Starting at the line that contains "光寶科技創辦人宋恭源先生捐贈個人持有光寶科技股票100", output each line through the end of the data exactly, and nothing more.

(Recorded information)

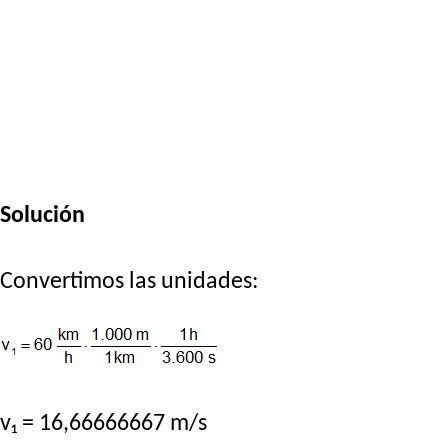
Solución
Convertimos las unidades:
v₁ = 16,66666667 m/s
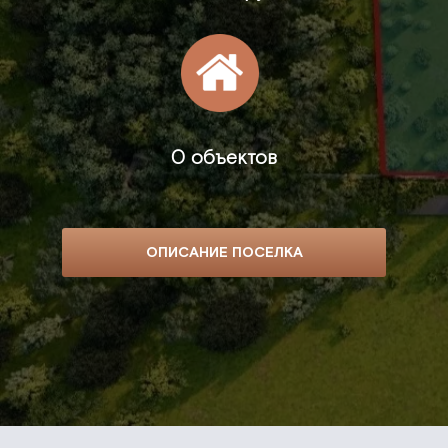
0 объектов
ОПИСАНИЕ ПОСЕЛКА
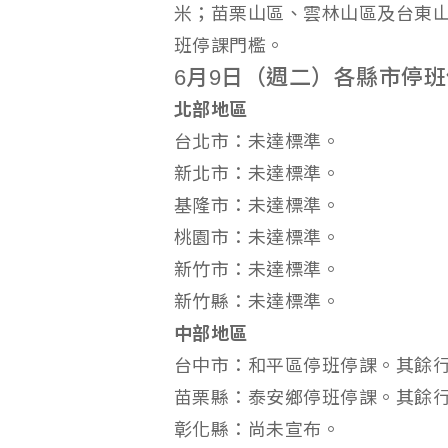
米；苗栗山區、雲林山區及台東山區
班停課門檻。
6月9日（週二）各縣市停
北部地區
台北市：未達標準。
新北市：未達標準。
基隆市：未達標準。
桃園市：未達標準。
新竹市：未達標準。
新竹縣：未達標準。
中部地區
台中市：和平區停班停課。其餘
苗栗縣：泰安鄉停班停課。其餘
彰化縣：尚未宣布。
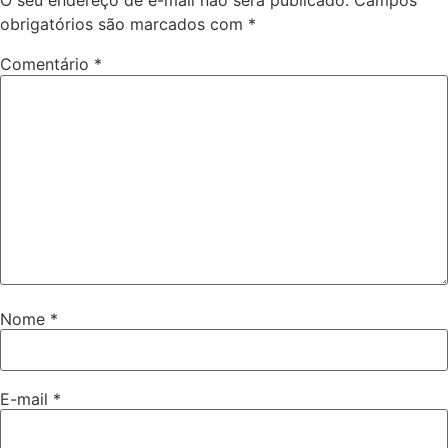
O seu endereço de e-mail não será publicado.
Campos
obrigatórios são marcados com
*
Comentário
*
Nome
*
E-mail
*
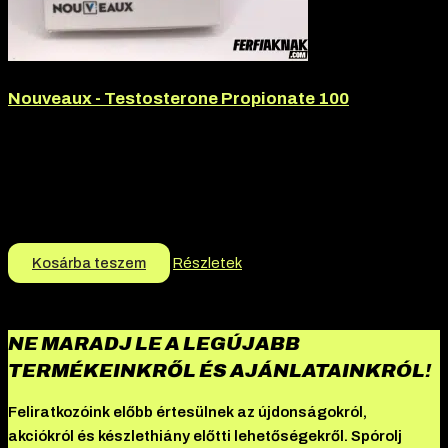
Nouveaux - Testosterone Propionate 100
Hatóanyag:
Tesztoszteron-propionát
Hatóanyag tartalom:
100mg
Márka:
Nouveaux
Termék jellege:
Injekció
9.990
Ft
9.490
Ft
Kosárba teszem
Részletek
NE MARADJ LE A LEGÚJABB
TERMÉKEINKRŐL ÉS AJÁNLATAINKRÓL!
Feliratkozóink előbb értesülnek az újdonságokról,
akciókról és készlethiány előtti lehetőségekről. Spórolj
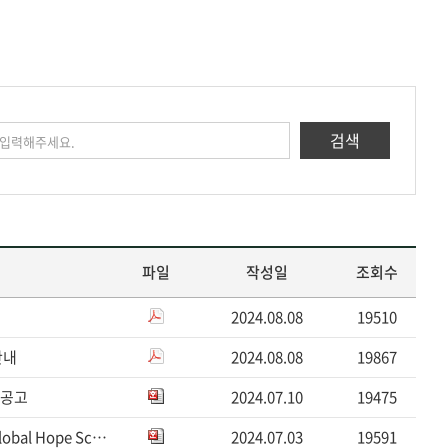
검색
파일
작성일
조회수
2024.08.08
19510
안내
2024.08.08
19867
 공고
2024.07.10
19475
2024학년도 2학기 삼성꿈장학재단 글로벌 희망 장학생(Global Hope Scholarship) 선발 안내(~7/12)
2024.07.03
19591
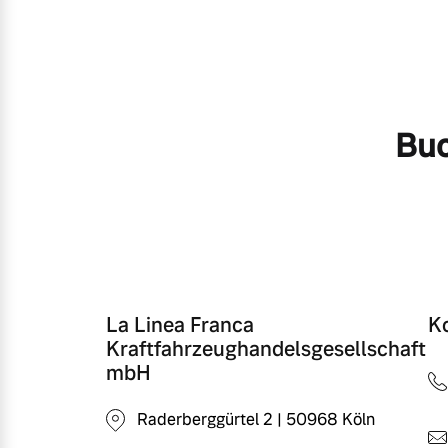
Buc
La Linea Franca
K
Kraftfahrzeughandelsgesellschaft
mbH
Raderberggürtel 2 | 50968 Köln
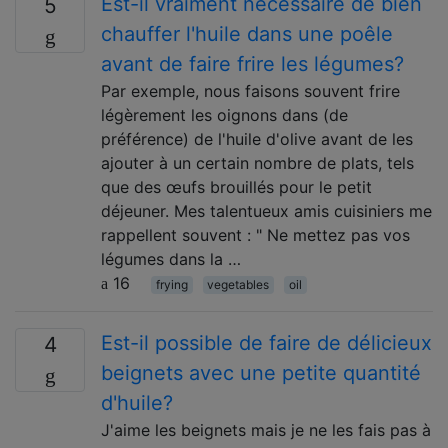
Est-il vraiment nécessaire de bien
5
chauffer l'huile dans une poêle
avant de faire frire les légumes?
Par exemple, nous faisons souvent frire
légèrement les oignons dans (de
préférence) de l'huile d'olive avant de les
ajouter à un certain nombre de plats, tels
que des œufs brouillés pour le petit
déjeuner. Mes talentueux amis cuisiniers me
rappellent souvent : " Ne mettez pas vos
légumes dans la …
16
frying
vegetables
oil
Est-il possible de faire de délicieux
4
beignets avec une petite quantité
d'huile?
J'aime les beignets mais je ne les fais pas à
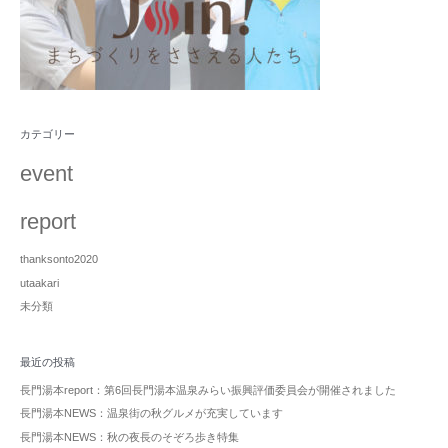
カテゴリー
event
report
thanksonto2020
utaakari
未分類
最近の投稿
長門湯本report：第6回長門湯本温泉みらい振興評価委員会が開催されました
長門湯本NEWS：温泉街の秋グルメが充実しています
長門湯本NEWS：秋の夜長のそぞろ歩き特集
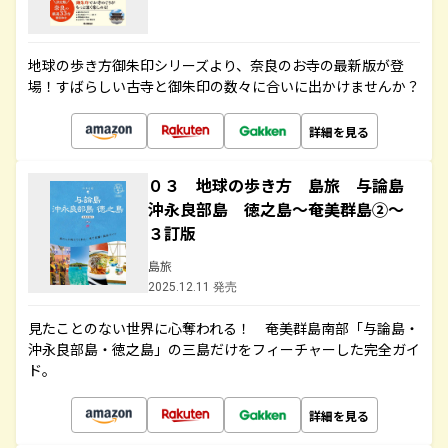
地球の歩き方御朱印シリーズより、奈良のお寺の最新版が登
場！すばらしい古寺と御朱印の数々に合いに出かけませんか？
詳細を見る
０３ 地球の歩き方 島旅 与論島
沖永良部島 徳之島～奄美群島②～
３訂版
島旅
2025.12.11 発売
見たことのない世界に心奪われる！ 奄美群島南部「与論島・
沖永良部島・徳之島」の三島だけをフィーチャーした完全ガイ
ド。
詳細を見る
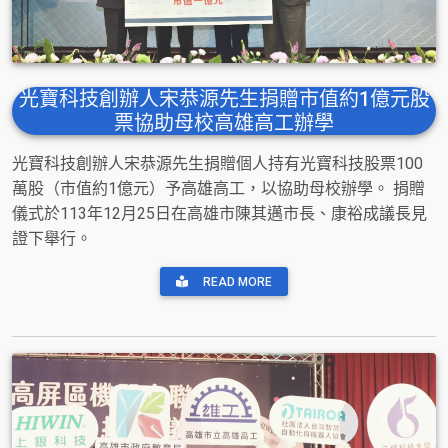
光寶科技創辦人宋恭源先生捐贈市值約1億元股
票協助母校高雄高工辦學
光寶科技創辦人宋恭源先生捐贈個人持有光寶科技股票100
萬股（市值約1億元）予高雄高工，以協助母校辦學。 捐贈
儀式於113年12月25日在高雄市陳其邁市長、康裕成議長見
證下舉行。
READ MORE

(End Recorded information)

◆ **Output of the task**
光寶科技創辦人宋恭源先生捐贈個人持有光寶科技股票100
萬股（市值約1億元）予高雄高工，以協助母校辦學。 捐贈
儀式於113年12月25日在高雄市陳其邁市長、康裕成議長見
證下舉行。
READ MORE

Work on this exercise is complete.